Trasferta amara per i Daemons, che dopo la sconfitta di domenica scorsa in casa dei Sentinels perdono, nuovamente di misura, a Padova contro i Saints.

I padroni di casa si presentano con un roster cortissimo e senza i running back titolari sono costretti spesso a impiegare giocatori in doppio ruolo.

Non va tanto meglio in casa Daemons, che contano assenze pesanti soprattutto in attacco (Pulsinelli, Zanicotti, Sanchez) a cui si aggiunge subito il RB Nuzzi, infortunatosi a una spalla dopo due sole azioni.

Bella partenza di Cernusco con un drive convincente guidato da Baidal e concluso con un TD da Greselin.

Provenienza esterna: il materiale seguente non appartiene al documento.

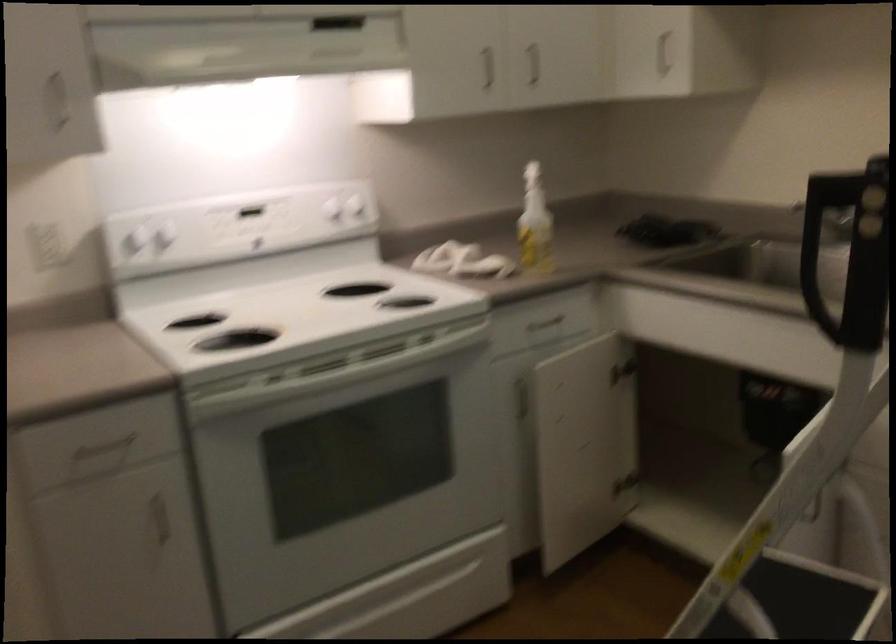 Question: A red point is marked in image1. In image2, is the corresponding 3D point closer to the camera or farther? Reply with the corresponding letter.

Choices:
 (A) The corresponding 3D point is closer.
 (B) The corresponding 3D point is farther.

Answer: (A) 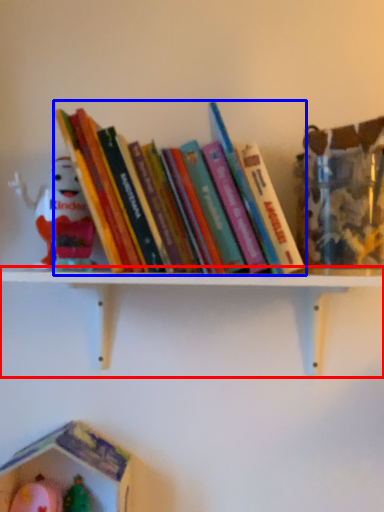 Question: Which point is further to the camera, shelf (highlighted by a red box) or book (highlighted by a blue box)?

Choices:
 (A) shelf
 (B) book

Answer: (A) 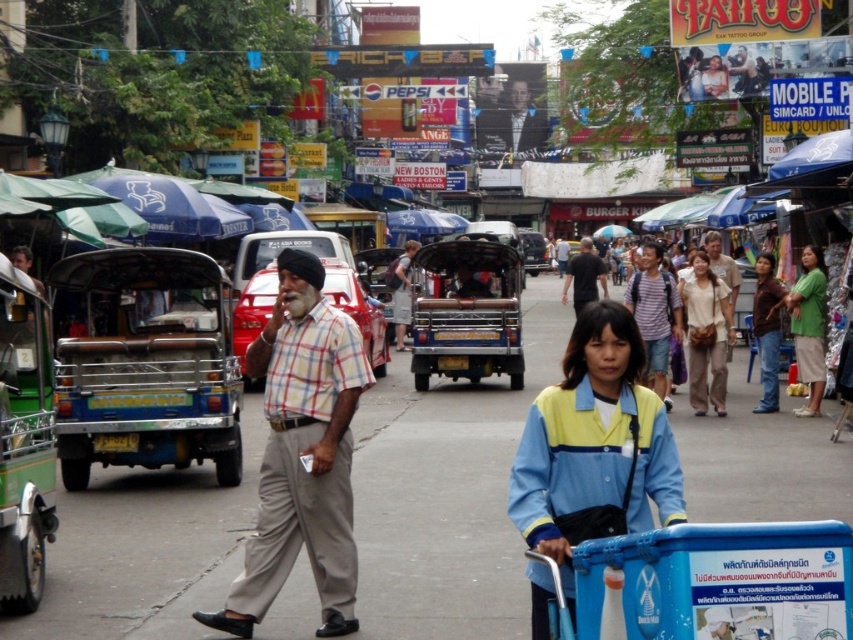 Which of these two, light blue fabric shirt at center or striped fabric shirt at center, stands shorter?

light blue fabric shirt at center is shorter.

At what (x,y) coordinates should I click in order to perform the action: click on light blue fabric shirt at center. Please return your answer as a coordinate pair (x, y). The height and width of the screenshot is (640, 853). Looking at the image, I should click on (595, 445).

Consider the image. Is light blue fabric shirt at center bigger than green cotton shirt at right?

Incorrect, light blue fabric shirt at center is not larger than green cotton shirt at right.

Does point (531, 458) lie in front of point (813, 257)?

That is True.

Between point (541, 509) and point (815, 392), which one is positioned in front?

Point (541, 509) is in front.

Find the location of `light blue fabric shirt at center`. light blue fabric shirt at center is located at coordinates (595, 445).

Does plaid shirt at center appear on the left side of dark gray shirt at center?

Correct, you'll find plaid shirt at center to the left of dark gray shirt at center.

Consider the image. Who is taller, plaid shirt at center or dark gray shirt at center?

dark gray shirt at center

Who is more forward, (344,556) or (573,294)?

Positioned in front is point (344,556).

The height and width of the screenshot is (640, 853). Find the location of `plaid shirt at center`. plaid shirt at center is located at coordinates (302, 452). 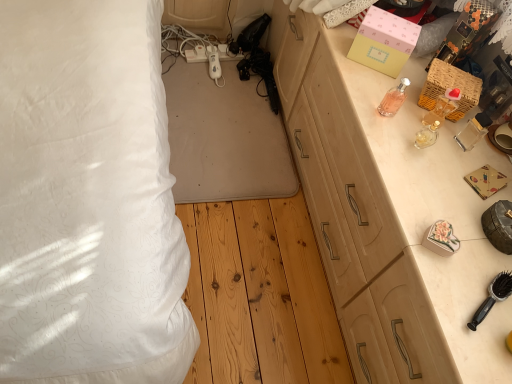 The image size is (512, 384). Find the location of `vacant area that lies to the right of clear glass perfume at upper right, marked as the 3th perfume in a left-to-right arrangement`. vacant area that lies to the right of clear glass perfume at upper right, marked as the 3th perfume in a left-to-right arrangement is located at coordinates (478, 139). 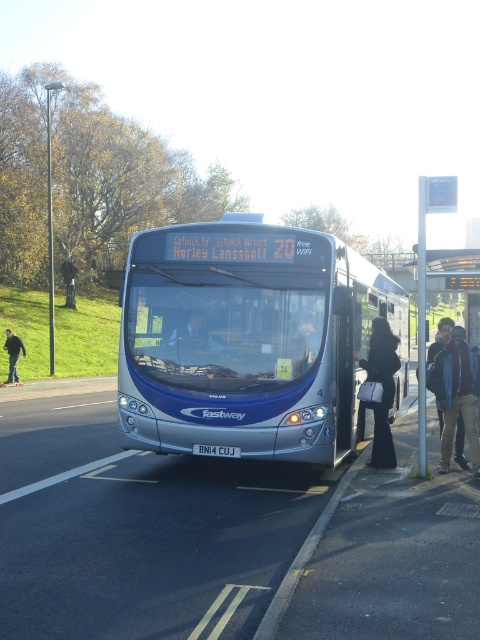 Looking at this image, does black leather handbag at center appear on the left side of dark blue jeans at lower left?

Incorrect, black leather handbag at center is not on the left side of dark blue jeans at lower left.

Which is in front, point (387, 436) or point (13, 371)?

Point (387, 436) is more forward.

Is point (372, 465) positioned before point (11, 355)?

Yes, it is in front of point (11, 355).

Locate an element on the screen. This screenshot has width=480, height=640. black leather handbag at center is located at coordinates (384, 372).

Is blue denim jacket at center bigger than black leather handbag at center?

Indeed, blue denim jacket at center has a larger size compared to black leather handbag at center.

Is the position of blue denim jacket at center less distant than that of black leather handbag at center?

Yes.

Where is `blue denim jacket at center`? This screenshot has width=480, height=640. blue denim jacket at center is located at coordinates (456, 394).

Consider the image. Who is taller, matte blue bus at center or dark blue jeans at lower left?

Standing taller between the two is dark blue jeans at lower left.

Does point (215, 353) lie in front of point (12, 332)?

That is True.

This screenshot has width=480, height=640. What are the coordinates of `matte blue bus at center` in the screenshot? It's located at (194, 336).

Buona la trasformazione per il 7-0.

Risponde subito Padova che segna a sua volta con un TD pass di Vecchiato per Danese sul quale la secondaria Daemons si fa soprendere.
La trasformazione fallita fissa il risultato sul 7-6 per gli ospiti.

La partenza con i fuochi d’artificio è però illusoria perché le difese salgono in cattedra spegnendo ogni velleità offensiva e causando una serie infinita di 3&out da una parte e dall’altra fino a oltre la metà del secondo quarto, quando Baidal trova Petreni per il 14-6 Daemons (buona la trasformazione).

Nel secondo tempo, un bel drive dei padovani viene annullato da un ottimo intercetto di Quadrio che sembra indirizzare la partita, ma da qui in poi comincia una serie di errori che saranno fatali per i demoni rossoneri: da un fumble a metà campo, Padova recupera palla e poi segna su corsa di Fantin accorciando sul 12-14 (ancora sbagliata la trasformazione, questa volta tentata da due punti).

I Daemons provano a rispondere, ma non riescono a chiudere il drive e vengono costretti a rendere palla all’avversario, pur con qualche recriminazione su un paio di sospette pass interference.

I Saints, ormai in fiducia, passano nuovamente grazie a un passaggio di Vecchiato per Griggio, ma non la chiudono definitivamente sbagliando anche un field goal.

Prima e dopo, gli errori fatali dei Daemons che riescono a collezionare ben 5 fumble (tutti ricoperti dai padovani), fino all’ultimo commesso a circa un minuto dalla fine di un promettente drive che avrebbe potuto regalare una vittoria sul filo di lana.

Grande merito va riconosciuto ai padroni di casa, che hanno creduto nella vittoria nonostante il roster ridotto.

Per i Daemons, altra giornata di rimpianti, con la speranza di tornare al sorriso nella terza trasferta consecutiva prevista per il 10 aprile a Savona nel match di ritorno contro i Pirates.